Bedtools Intersect Error
1
0
Entering edit mode
6.0 years ago
dally ▴ 200

I am trying to intersect two bed files using the intersectBed command of bedtools. But I am generating an error when I haven't run into it before generating these files originally.

I run this:

intersectBed -a H3K1-Chip.MACS2_peaks.narrowPeak -b pol_summits_windowed > pol-H3K1-model

And it generates this error:

Error: Invalid record in file pol_summits_windowed. Record is

chr1    249106180    248956422    Pol-II-Chip.MACS2_peak_8225    22.27517

It seems to be incorrectly adding and subtracting flanks

This is from the unflanked file that i'm trying to flank:

chr1    249106179    249106180    Pol-II-Chip.MACS2_peak_8225

The pol_summits_windowed was created in bedtools using a pol_summit bed file from the sequencing core called by MACS and flanked 250bp in either direction using the flankBed function from bedtools.

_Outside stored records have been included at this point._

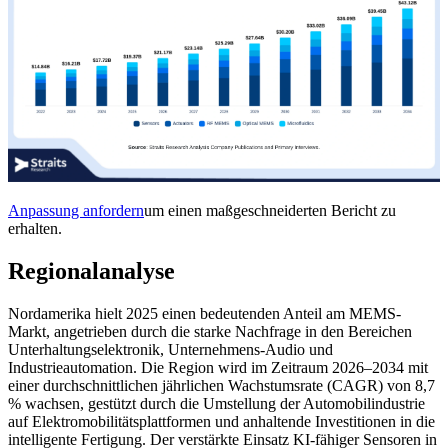
Anpassung anfordern
um einen maßgeschneiderten Bericht zu
erhalten.
Regionalanalyse
Nordamerika hielt 2025 einen bedeutenden Anteil am MEMS-
Markt, angetrieben durch die starke Nachfrage in den Bereichen
Unterhaltungselektronik, Unternehmens-Audio und
Industrieautomation. Die Region wird im Zeitraum 2026–2034 mit
einer durchschnittlichen jährlichen Wachstumsrate (CAGR) von 8,7
% wachsen, gestützt durch die Umstellung der Automobilindustrie
auf Elektromobilitätsplattformen und anhaltende Investitionen in die
intelligente Fertigung. Der verstärkte Einsatz KI-fähiger Sensoren in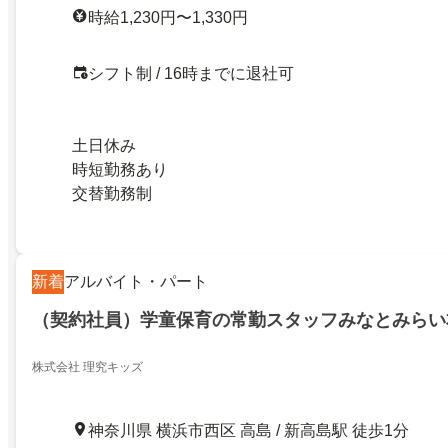
時給1,230円〜1,330円
シフト制 / 16時までに退社可
土日休み
時短勤務あり
交替勤務制
新着
アルバイト・パート
（契約社員）学童保育の常勤スタッフみなとみらい
株式会社 理究キッズ
神奈川県 横浜市西区 高島 / 新高島駅 徒歩1分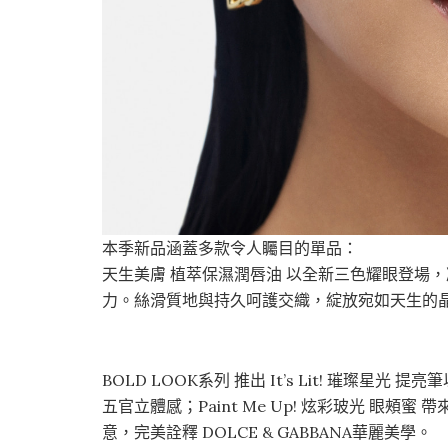
本季新品涵蓋多款令人矚目的單品：
天生美膚 植萃保濕潤唇油 以全新三色耀眼登場
力。絲滑質地與持久呵護交織，綻放宛如天生的
BOLD LOOK系列 推出 It’s Lit! 璀璨星
五官立體感；Paint Me Up! 炫彩玻光 眼
意，完美詮釋 DOLCE & GABBANA華麗美學。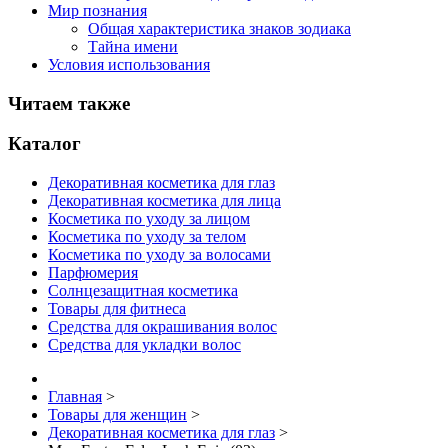
Мир познания
Общая характеристика знаков зодиака
Тайна имени
Условия использования
Читаем также
Каталог
Декоративная косметика для глаз
Декоративная косметика для лица
Косметика по уходу за лицом
Косметика по уходу за телом
Косметика по уходу за волосами
Парфюмерия
Солнцезащитная косметика
Товары для фитнеса
Средства для окрашивания волос
Средства для укладки волос
Главная
>
Товары для женщин
>
Декоративная косметика для глаз
>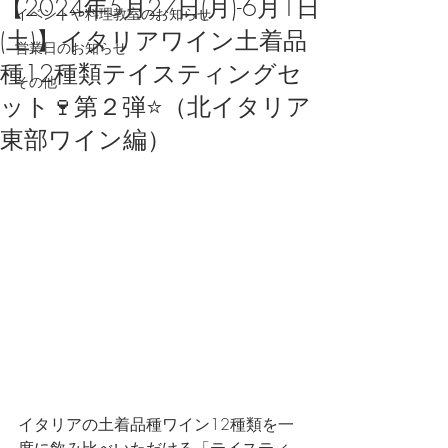
【2024年5月27日(月)-6月1日
イベントや料理教室のお知らせ
(土)】イタリアワイン土着品
営業日のお知らせ
種12種類テイスティングセ
その他
ット🍷第２弾⭐️（北イタリア
東部ワイン編）
イタリアの土着品種ワイン12種類を一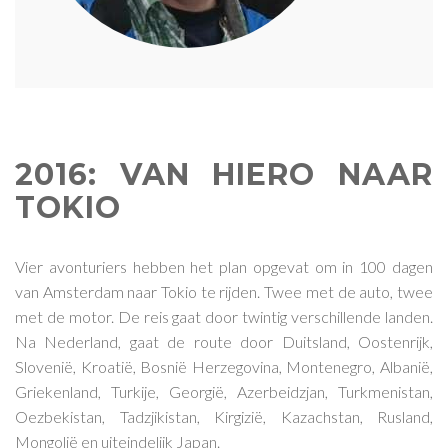
2016: VAN HIERO NAAR
TOKIO
Vier avonturiers hebben het plan opgevat om in 100 dagen
van Amsterdam naar Tokio te rijden. Twee met de auto, twee
met de motor. De reis gaat door twintig verschillende landen.
Na Nederland, gaat de route door Duitsland, Oostenrijk,
Slovenië, Kroatië, Bosnië Herzegovina, Montenegro, Albanië,
Griekenland, Turkije, Georgië, Azerbeidzjan, Turkmenistan,
Oezbekistan, Tadzjikistan, Kirgizië, Kazachstan, Rusland,
Mongolië en uiteindelijk Japan.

The narrowpeak file is a file with all peaks of H3K4me1 from sequencing core. I want to interesect the peaks from this file that overlap my flanked summit file.

Looking at it it seems the chr str is larger than chr end. Don't know what went wrong in the flank command.

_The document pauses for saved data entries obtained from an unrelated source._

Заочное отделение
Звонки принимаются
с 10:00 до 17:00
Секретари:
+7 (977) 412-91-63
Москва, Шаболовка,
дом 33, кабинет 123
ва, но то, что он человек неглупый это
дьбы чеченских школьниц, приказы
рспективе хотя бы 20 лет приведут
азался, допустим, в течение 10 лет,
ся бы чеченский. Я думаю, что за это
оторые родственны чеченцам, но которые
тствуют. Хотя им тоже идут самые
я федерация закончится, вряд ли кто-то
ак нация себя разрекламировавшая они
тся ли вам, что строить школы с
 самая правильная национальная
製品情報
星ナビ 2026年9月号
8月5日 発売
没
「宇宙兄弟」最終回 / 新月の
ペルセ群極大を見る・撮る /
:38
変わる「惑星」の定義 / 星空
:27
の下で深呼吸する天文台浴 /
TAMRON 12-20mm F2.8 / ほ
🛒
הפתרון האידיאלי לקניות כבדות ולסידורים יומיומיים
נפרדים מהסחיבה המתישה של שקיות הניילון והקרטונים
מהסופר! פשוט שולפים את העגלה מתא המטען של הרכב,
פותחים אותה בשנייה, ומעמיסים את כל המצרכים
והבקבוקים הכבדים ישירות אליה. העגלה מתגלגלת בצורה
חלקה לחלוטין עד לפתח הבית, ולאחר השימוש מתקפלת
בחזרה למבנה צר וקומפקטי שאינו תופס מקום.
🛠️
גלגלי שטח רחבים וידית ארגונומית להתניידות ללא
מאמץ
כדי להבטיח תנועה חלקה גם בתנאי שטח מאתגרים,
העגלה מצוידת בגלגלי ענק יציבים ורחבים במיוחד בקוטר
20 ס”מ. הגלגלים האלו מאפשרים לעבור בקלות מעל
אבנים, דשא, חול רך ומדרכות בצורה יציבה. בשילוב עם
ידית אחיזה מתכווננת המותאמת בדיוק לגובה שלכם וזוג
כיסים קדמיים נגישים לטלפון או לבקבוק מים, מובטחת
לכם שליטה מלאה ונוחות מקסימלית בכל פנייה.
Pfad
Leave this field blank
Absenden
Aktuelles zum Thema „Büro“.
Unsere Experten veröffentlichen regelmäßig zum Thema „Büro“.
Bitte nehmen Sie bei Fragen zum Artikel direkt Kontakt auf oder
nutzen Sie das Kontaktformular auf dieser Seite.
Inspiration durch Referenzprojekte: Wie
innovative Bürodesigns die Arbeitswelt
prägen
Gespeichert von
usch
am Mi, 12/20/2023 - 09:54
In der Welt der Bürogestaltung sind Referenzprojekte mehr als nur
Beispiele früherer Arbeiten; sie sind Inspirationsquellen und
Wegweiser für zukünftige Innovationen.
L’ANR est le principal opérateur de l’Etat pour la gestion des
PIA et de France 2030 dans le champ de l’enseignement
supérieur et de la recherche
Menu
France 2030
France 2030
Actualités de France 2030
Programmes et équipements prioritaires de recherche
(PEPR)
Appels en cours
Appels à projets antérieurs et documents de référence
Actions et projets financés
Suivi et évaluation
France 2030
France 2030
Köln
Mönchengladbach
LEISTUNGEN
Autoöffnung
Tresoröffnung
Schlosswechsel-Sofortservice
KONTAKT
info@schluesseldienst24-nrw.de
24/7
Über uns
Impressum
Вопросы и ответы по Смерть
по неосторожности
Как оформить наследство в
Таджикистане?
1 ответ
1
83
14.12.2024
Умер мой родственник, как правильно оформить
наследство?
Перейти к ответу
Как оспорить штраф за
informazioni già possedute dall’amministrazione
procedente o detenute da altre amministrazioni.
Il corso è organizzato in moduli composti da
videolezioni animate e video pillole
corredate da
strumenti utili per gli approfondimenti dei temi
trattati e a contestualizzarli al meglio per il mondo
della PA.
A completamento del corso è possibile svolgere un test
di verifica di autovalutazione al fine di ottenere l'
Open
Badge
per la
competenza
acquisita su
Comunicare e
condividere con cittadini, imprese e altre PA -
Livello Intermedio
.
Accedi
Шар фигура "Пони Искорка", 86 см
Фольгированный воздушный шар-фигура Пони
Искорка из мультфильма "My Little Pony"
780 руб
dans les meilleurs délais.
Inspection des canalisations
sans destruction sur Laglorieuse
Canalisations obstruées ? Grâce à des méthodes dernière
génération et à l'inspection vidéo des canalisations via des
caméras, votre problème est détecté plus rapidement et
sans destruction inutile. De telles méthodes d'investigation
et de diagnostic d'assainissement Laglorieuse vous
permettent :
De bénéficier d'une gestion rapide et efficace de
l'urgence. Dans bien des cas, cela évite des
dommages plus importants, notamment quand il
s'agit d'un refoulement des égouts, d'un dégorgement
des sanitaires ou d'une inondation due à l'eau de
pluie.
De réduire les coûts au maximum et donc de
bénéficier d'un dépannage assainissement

Any ideas? It works fine if I don't flank my pol summit file, but then I lose out on some H3K4me1 peaks.

EDIT: It's also useful if I not that I have flankedBed this file BEFORE. So that might be giving me the error.

bedtools error intersect • 6.0k views
2
Entering edit mode
6.0 years ago

The end site is before the start site.

0
Entering edit mode

Yes I'm aware that is the problem now. However, this is caused by the flankBed option because otherwise it works. How do I flank these summits without it causing this?

The reason I need to flank this is because if not I am losing true positives I want to keep when intersecting my Pol summits and a mark such as H3K1

0
Entering edit mode

I'm not sure why that's happening, but as long as the coordinates are correct (except that they are reverse order), you can fix this with awk (or excel). Do the ranges look right?

0
Entering edit mode

the ranges are correct, the problem is that this only occurs for some start and end coordinates .. not all of them

0
Entering edit mode

Weird, wonder if it has something to do with the size of the interval. Anyway, yeah, an awk one-liner or excel formula should be able to fix that. Sure is frustrating, though!